Recordemos que ese momento constitutivo del Estado chileno estuvo marcado por la sólida alianza anticolonialista que animaba a nuestros libertadores. Ello selló una férrea convergencia estratégica a ambos lados de la cordillera que, posteriormente, se expresó en la Expedición Libertadora del Perú, bastión sudamericano del colonialismo por esos días.

Paradójicamente, esta prioridad de nuestras relaciones vecinales –indispensable en su proyección en materia de estabilidad y paz– se ha visto acompañada de un escaso interés por parte de la comunidad de internacionalistas, del mundo académico y las elites políticas.
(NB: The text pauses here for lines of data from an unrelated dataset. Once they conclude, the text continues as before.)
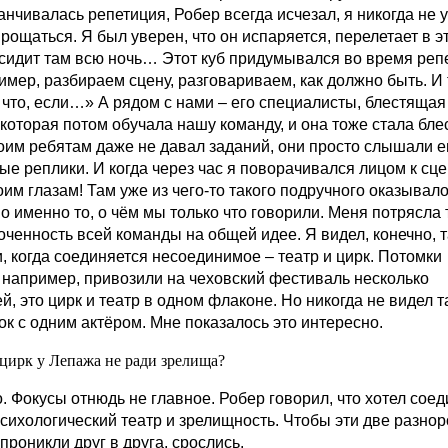
анчивалась репетиция, Робер всегда исчезал, я никогда не 
рощаться. Я был уверен, что он испаряется, перелетает в э
сидит там всю ночь… Этот куб придумывался во время реп
имер, разбираем сцену, разговариваем, как должно быть. И 
А что, если…» А рядом с нами – его специалисты, блестящая
 которая потом обучала нашу команду, и она тоже стала бле
оим ребятам даже не давал заданий, они просто слышали е
ые реплики. И когда через час я поворачивался лицом к сце
им глазам! Там уже из чего-то такого подручного оказывал
о именно то, о чём мы только что говорили. Меня потрясла 
оченность всей команды на общей идее. Я видел, конечно, 
и, когда соединяется несоединимое – театр и цирк. Потомки
 например, привозили на чеховский фестиваль несколько
й, это цирк и театр в одном флаконе. Но никогда не видел т
ок с одним актёром. Мне показалось это интересно.
 цирк у Лепажа не ради зрелища?
. Фокусы отнюдь не главное. Робер говорил, что хотел соед
психологический театр и зрелищность. Чтобы эти две разно
проникли друг в друга, срослись.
A modo de ejemplo, podemos decir que hoy en día tenemos más expertos en el Brexit que en cualquier país vecino. O en algunos casos se ha pretendido reducir la política exterior a las relaciones comerciales. Y esta es una característica casi transversal. En tal sentido, citemos, por ejemplo, el tiempo y espacio que los programas presidenciales otorgan a las relaciones vecinales.

Todo esto continúa ocurriendo en momentos en que las relaciones internacionales alcanzan un fuerte impacto tanto en la estrategia de desarrollo como en la vida cotidiana del país. Ha crecido el interés por la agenda internacional, mas la paradoja continúa.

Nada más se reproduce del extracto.